§ Task objective:
The entries below are to be copied exactly, with every picture left out.

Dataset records
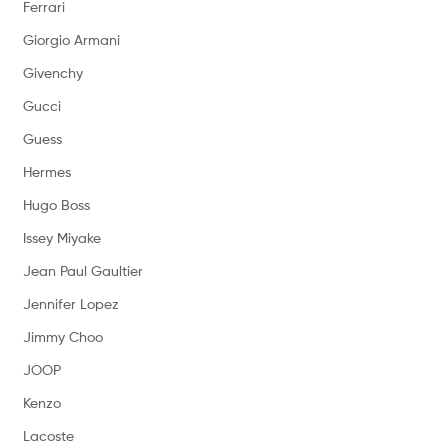
Ferrari
Giorgio Armani
Givenchy
Gucci
Guess
Hermes
Hugo Boss
Issey Miyake
Jean Paul Gaultier
Jennifer Lopez
Jimmy Choo
JOOP
Kenzo
Lacoste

§ Response to the task:
Ferrari
Giorgio Armani
Givenchy
Gucci
Guess
Hermes
Hugo Boss
Issey Miyake
Jean Paul Gaultier
Jennifer Lopez
Jimmy Choo
JOOP
Kenzo
Lacoste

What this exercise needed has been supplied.